Dans leur modèle, les auteurs montrent que les bulles peuvent résulter de chocs technologiques comme des innovations – c’est le cas par exemple de la bulle internet – mais qu’elles peuvent aussi disparaître suite à ces chocs. En effet, les innovations entraînent l’obsolescence. Par exemple, dans le domaine de l’informatique, le fait d’avoir été formé à l’utilisation des ordinateurs il y a trente ans ne signifie pas que ce l’on saura programmer aujourd’hui, l’évolution du domaine étant très rapide.5 Cela peut modifier les revenus futurs et décourager l’investissement dans l’éducation par exemple. Un choc technologique qui va augmenter les rendements du capital dans le futur (périodes adultes et retraitées) peut aussi entraver les épargnes sous forme d’actif liquide. Dans ce cas, il n’y a plus assez d’achats de l’actif liquide pour soutenir un prix positif de cet actif et la bulle éclate.

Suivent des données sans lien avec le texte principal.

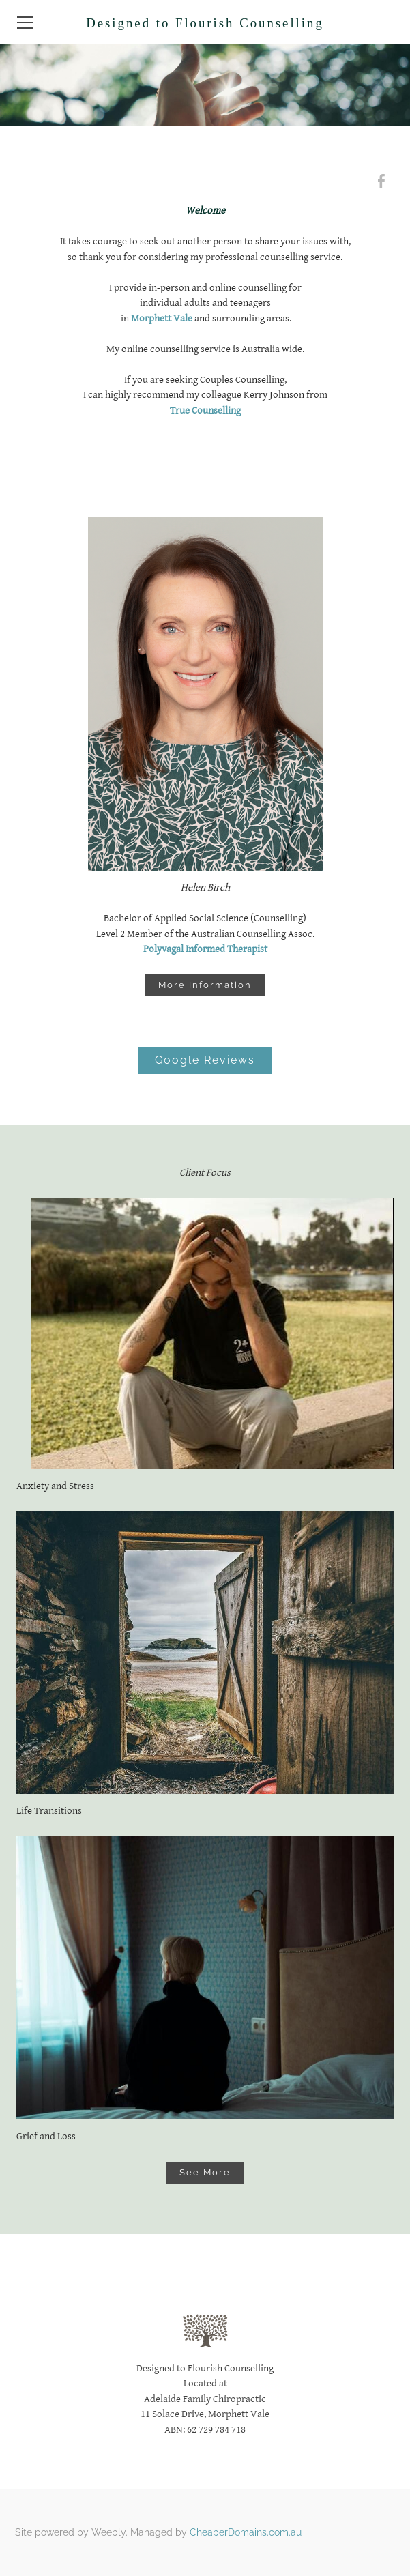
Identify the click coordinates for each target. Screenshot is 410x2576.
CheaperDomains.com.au (246, 2532)
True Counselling (205, 410)
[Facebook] (381, 181)
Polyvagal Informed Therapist (205, 949)
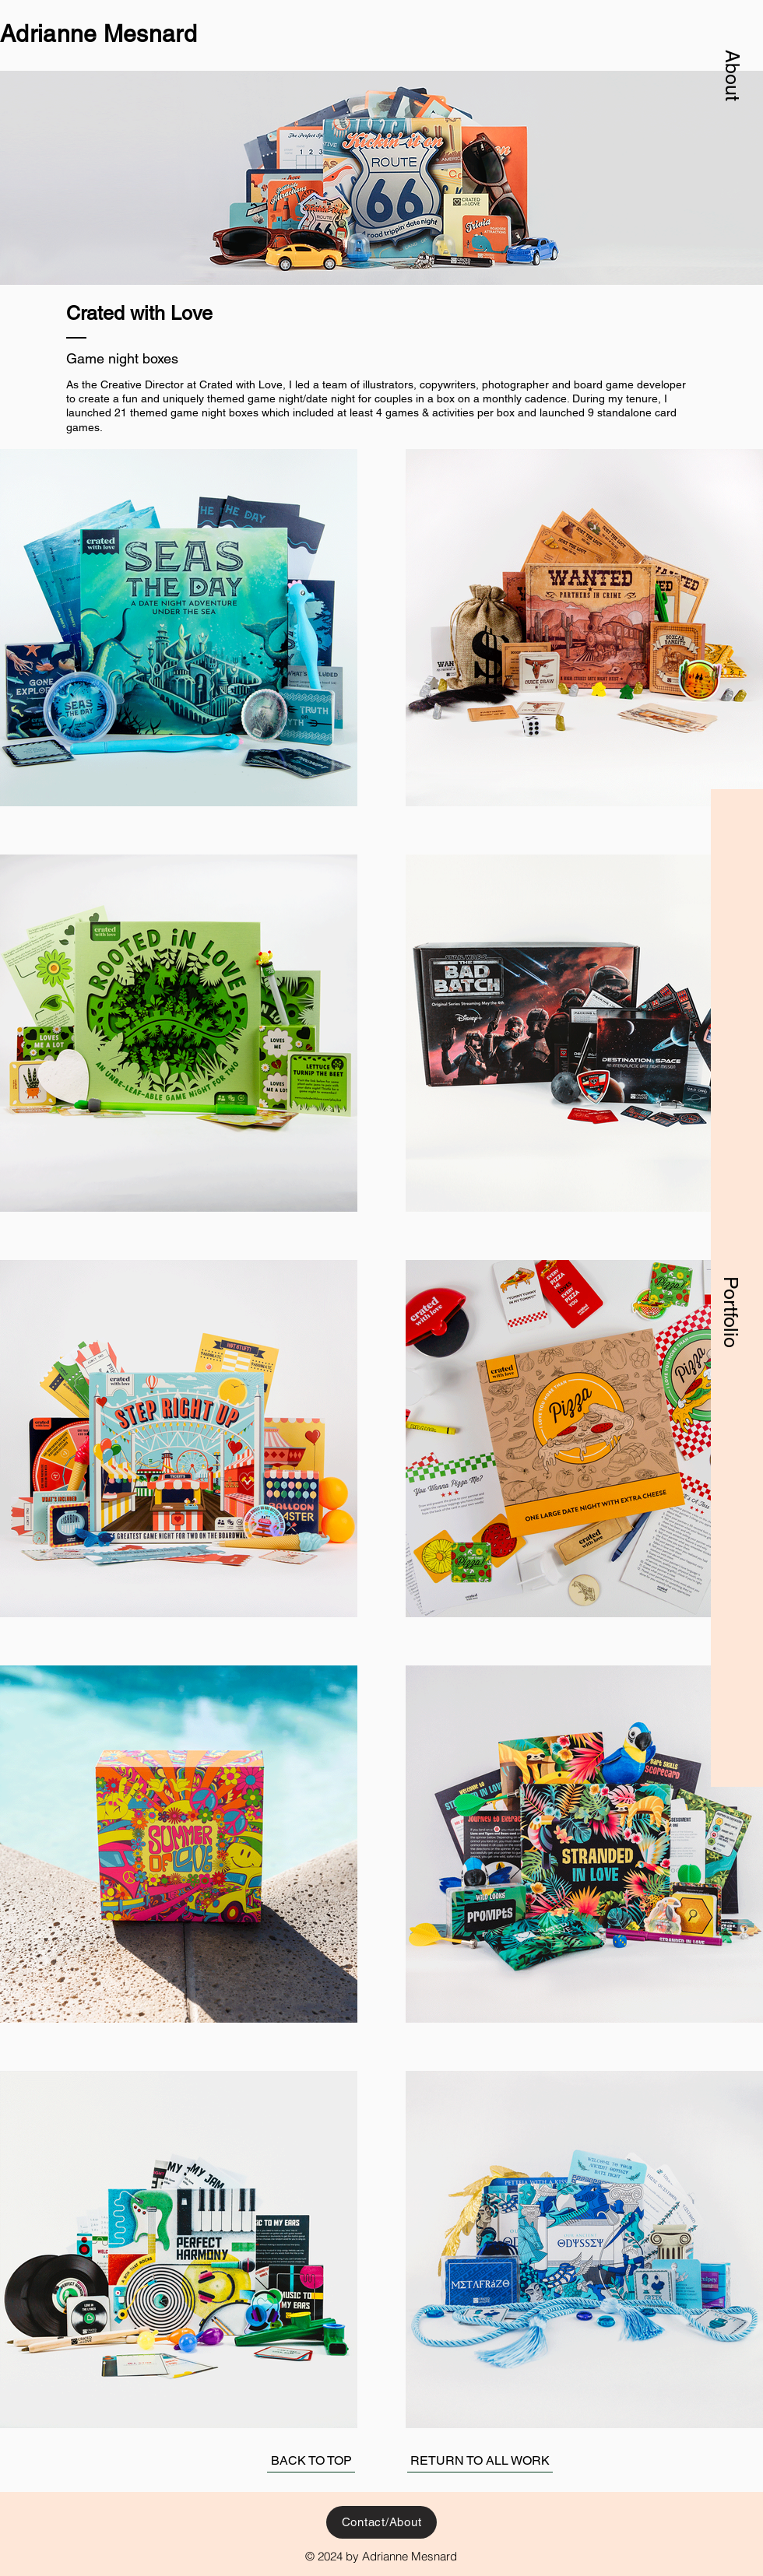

  • 5Rappelons que le World Wide Web a été inventé en 1989.
Photo de bulles de savon

Photo by Marc Sendra Martorell on Unsplash

Les conditions fiscales, à savoir les impôts sur le capital humain ou sur le travail, peuvent aussi avoir un impact sur le maintien ou non des bulles. Des impôts élevés sur les revenus du travail par rapport à ceux sur le capital vont avoir tendance à favoriser les bulles, puisque ces dernières sont déterminées par un arbitrage des jeunes entre investir dans le capital humain et dans les actifs liquides. Au contraire, des impôts élevés sur le capital humain par rapport à ceux sur les revenus du travail vont favoriser un état sans bulle. 
Les économistes comparent les états avec et sans bulle. Les caractéristiques économiques entre ces deux états sont très différentes : les individus n’agissent pas de la même manière quand il y a une bulle que quand il n’y en a pas. Et si la bulle est productive tant qu’elle est présente, quand elle disparaît, la transition entre les deux états d’équilibre se fait de manière brutale. Si les bulles de savon font « pop » quand elles éclatent, les bulles économiques, elles, font plutôt « krach ».  

Références

Raurich X., Seegmuller T., 2019, "On the interplay between speculative bubbles and productive investment," European Economic Review, 111 (C), 400-420.